12 agosto 1944: l'eccidio di Sant'Anna di Stazzema
All'inizio dell'agosto 1944 Sant'Anna di Stazzema era stata qualificata dal comando tedesco come "zona bianca", ossia una località adatta ad accogliere sfollati: per questo la popolazione, in quell'estate, aveva superato le mille unità.
Alle prime luci dell’alba, alcuni reparti di SS accompagnati da fascisti e collaborazionisti salirono nel paesino dell’Appennino toscano e compirono una strage. Gli uomini del paese si rifugiarono nei boschi per non essere deportati, mentre donne, vecchi e bambini, sicuri che nulla sarebbe capitato loro in quanto civili inermi, restarono nelle loro case. Alle sette il paese era circondato. In poco più di tre ore furono massacrati 560 innocenti inermi, in gran parte bambini, donne e anziani. Chiusi nelle stalle dai nazisti vennero uccisi a colpi di mitra e bombe a mano. I Tedeschi diedero poi fuoco alle case per distruggere e cancellare ogni traccia e interrompere definitivamente ogni collegamento fra le popolazioni civili e le formazioni partigiane nella zona.

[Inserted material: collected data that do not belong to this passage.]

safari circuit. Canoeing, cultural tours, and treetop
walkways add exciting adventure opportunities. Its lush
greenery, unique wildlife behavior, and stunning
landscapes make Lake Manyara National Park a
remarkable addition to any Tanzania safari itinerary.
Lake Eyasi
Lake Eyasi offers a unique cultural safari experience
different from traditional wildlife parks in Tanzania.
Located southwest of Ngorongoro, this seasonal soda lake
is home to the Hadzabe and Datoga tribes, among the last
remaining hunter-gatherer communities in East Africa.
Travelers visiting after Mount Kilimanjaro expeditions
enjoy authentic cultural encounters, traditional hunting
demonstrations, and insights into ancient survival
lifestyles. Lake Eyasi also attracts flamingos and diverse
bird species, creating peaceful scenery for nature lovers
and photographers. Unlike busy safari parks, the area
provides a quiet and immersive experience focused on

La memoria di quest’orrore divenne pubblica a metà anni Novanta, quando venne scoperto un armadio contenente centinaia di fascicoli archiviati sulle stragi nazifasciste in Italia. Cominciò allora un lavoro di ricerca che portò nel 2004 al processo contro i responsabili ancora viventi dell’eccidio di Sant’Anna. Il processo di concluse con la condanna all’ergastolo di dieci ufficiali e sottufficiali che avevano partecipato all’azione del 12 agosto 1944. La sentenza venne confermata in Appello e Cassazione, ma non potè mai essere applicata. Nel 2012 la procura di Stoccarda archiviò l’inchiesta dopo aver rifiutato l’estradizione delle ex SS. La motivazione era duplice: che non potesse essere dimostrata la partecipazione materiale dei singoli agli omicidi e che non era chiaro se l’attacco contro i civili del 16° SS Panzgranadier fosse stato deciso in risposta alle azioni partigiane.